Jordan, the only Army officer to face a court-martial for the detainee abuse at the Iraq jail, was exonerated of mistreating detainees.

The jury of nine colonels and a one-star general concluded that Jordan, 51, was not responsible for the actions of 11 lower-ranking soldiers who have already been convicted for abusing detainees.

The only charge from the week-long trial resulting in a conviction against Jordan was one count of willfully disobeying an order to keep silent about the abuse investigation.

However, the jury has spared him any prison time, ordering him a reprimand and a 7,200 dollar fine, the lightest sentence they could have recommended for the offense that carried a possible five-year jail term.

Weber described Jordan as "a superb leader and officer."

The verdict ends a series of prosecutions that stretched for more than three years over the scandal that shocked the world in April 2004.
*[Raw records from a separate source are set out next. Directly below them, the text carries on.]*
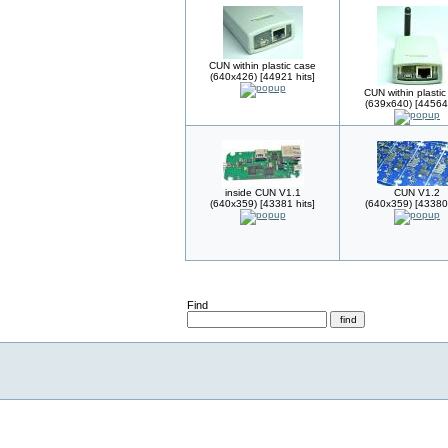
CUN within plastic case
(640x426) [44921 hits]
CUN within plastic
(639x640) [44564 
inside CUN V1.1
CUN V1.2
(640x359) [43381 hits]
(640x359) [43380 
Find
The widely-publicized abuse pictures, including naked detainees stacked in a pyramid and others cowering before snarling dogs, had triggered international condemnation and damaged the reputation of the US army.


Shame verdict

Human rights groups that followed the case since 2004 lashed out at Jordan's sham prosecution.

"This was the one that everyone was waiting for," said Elisa Massimino, Washington director of Human Rights First.

"More than anything else, the trial and verdict in this case demonstrates that there is an enormous accountability gap left," she maintained.

"They have almost completely missed the real point."

The verdict means that no one in army's upper ranks will be imprisoned for the scandal, which President George W. Bush described in May 2006 as the "biggest mistake" made in Iraq.

In its Thursday's editorial, the New York Times lambasted the verdict as a last ditch to bury deep the scandal.

"The verdict was a remix of the denial of reality and avoidance of accountability that the government has used all along to avoid the bitter truth behind Abu Ghraib," wrote the influential daily.

John Sifton, a senior researcher at the Washington-based Human Rights Watch, agreed that the military lacked the will to get to the bottom of the abuse.

"The military was not interested in pursuing real accountability," he said.

"The only thing they've shown themselves committed to is putting the Abu Ghraib scandal behind them."

Retribution nightmares, family safety, traitor label, chronic anxiety and homesickness are the price US reservist Joe Darby is paying for his decision to report Abu Ghraib abuse.

Though promised anonymity, Darby was speechless when then Secretary of Defense Donald Rumsfeld blew his cover on national TV.

In the wake of the abuse scandal, American press said interrogation tactics amounting to torture were okayed by senior Pentagon officials, including Rumsfeld himself.

Unmasking the "sadistic and systematic" torture of Abu Ghraib detainee has cost Major General Antonio Taguba, the army general who investigated the scandal, his job.

He had concluded in his probe that senior Pentagon and administration officials, chiefly Rumsfeld if not Bush himself, did know about the grisly abuses.